I have only recently discovered bothy bags. For many years I have been carrying round my Wild Country Goretex bivvy bag in the winter time. I have used it many times for planned bivvies and a few times for unplanned ones.
Now that I take the children into the mountains, I wanted some sort of emergency shelter. Buying five Goretex bivvy bags wasn't really an option, especially as I would have to carry them all. Reading various outdoor web sites, I saw bothy bags mentioned. For the other person in the world who hasn't heard of them, they are essentially a large waterproof tent, with no ground sheet. They are made of very thin material, pack into a small sack and weight 500g or less.

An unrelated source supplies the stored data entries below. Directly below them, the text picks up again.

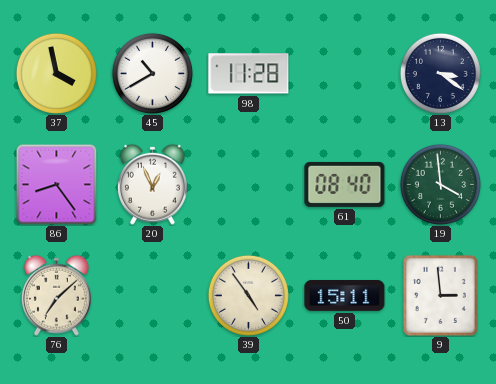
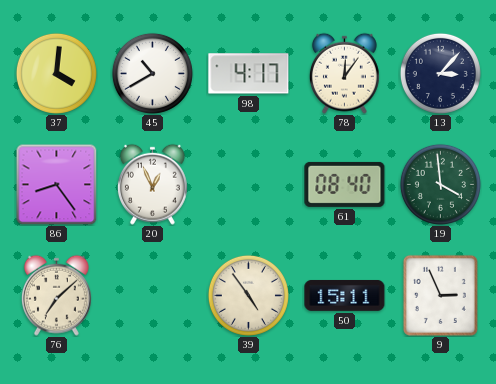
37: 3:58 -> 4:01
98: 11:28 -> 4:17
78: none -> 12:06
13: 3:21 -> 3:07
9: 2:59 -> 2:56
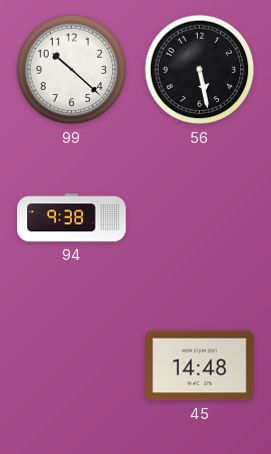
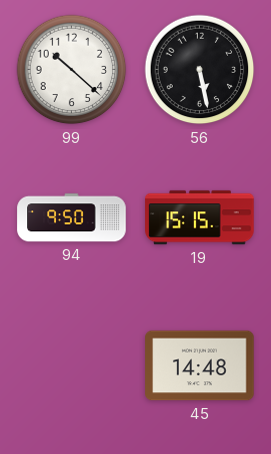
94: 9:38 -> 9:50
19: none -> 15:15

The theory is that you pull the bag over your head and sit on the small "seat" at the bottom. The "seat" is just a bit of material, whose primary purpose is to keep your bum dry and prevent the shelter blowing away. The fabric stops the wind and rain getting in and helps stop body heat leaking out. Although bothy bags can be used by one person, they are most effective when used by two or more people, as this generates a warm micro-climate inside the bag.
The simplest form of bag is just waterproof material. However, you can get bags with windows and pockets, into which you can slot walking poles to help suspend the shelter. Bags are available in various sizes which will accommodate groups from two to twenty.

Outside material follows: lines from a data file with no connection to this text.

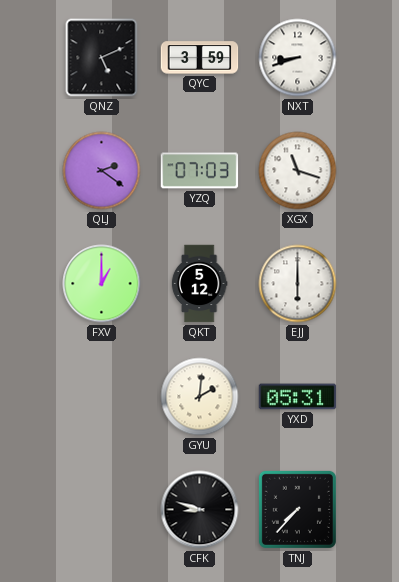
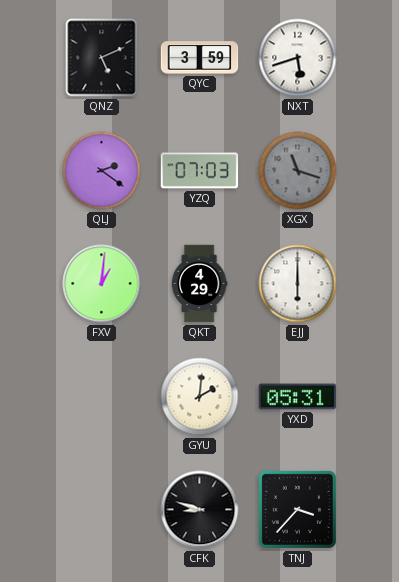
NXT: 8:42 -> 5:42
XGX dial: white -> grey
FXV: 1:00 -> 1:01
QKT: 5:12 -> 4:29
TNJ: 7:37 -> 3:37
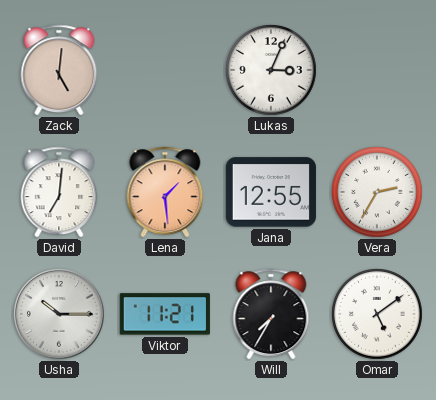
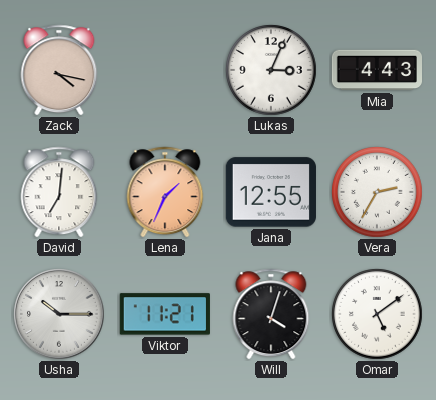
Zack: 5:01 -> 4:17
Mia: none -> 4:43
Lena: 1:29 -> 1:34
Will: 7:35 -> 4:03
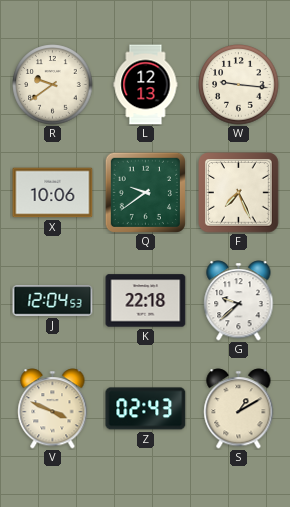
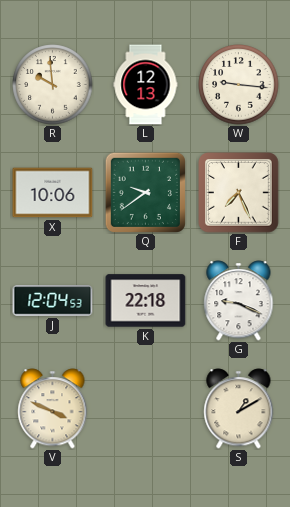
R: 9:39 -> 9:59
G: 9:38 -> 9:19
Z: 02:43 -> none
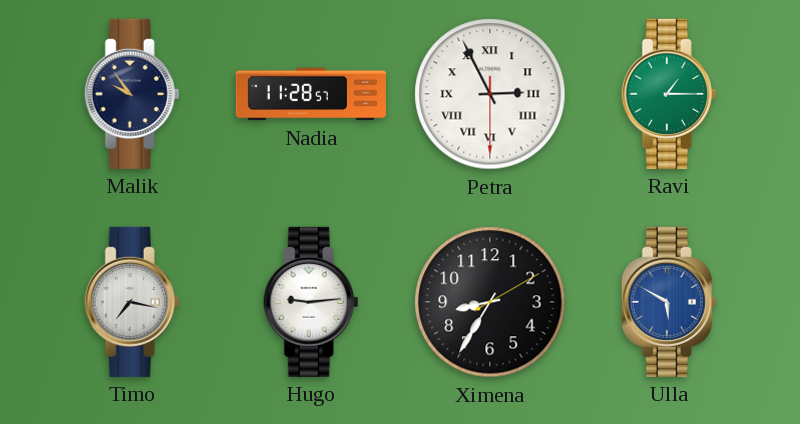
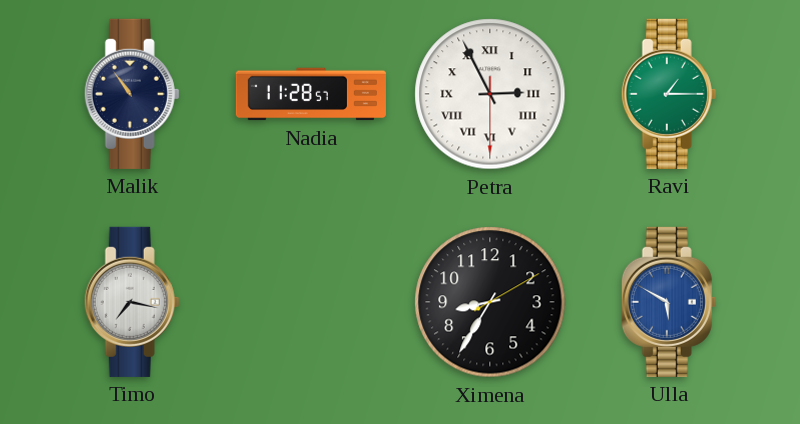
Malik: 9:54 -> 10:54
Hugo: 9:14 -> none
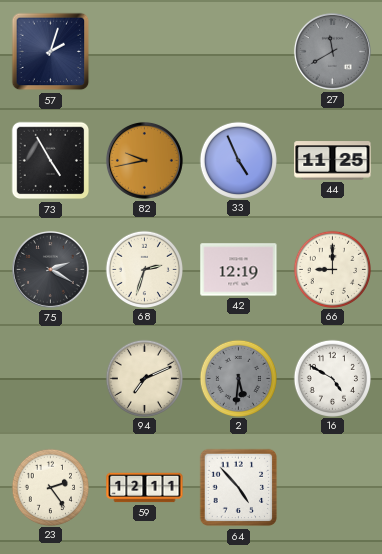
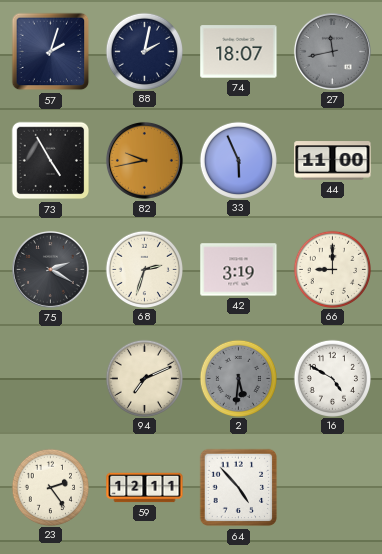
88: none -> 2:02
74: none -> 18:07
27: 11:40 -> 11:43
33: 4:56 -> 5:56
44: 11:25 -> 11:00
42: 12:19 -> 3:19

Since there are five of us, I ended up buying a bag suitable for four, reckoning that I could fit two adults and three children inside. You don't need to wait for an emergency to use your bothy bag, they make great lunch shelters. I recently used mine on Moel Siabod in freezing rain, and a high wind. I was warm and comfortable and I wished that I had bought a bothy shelter years ago!
The shelter that I bought was a Terra Nova Bothy 4. This has a couple of windows and slots for trekking poles. A nice touch is that the stuff sack is permanently attached to the bag, so it won't blow away or get lost.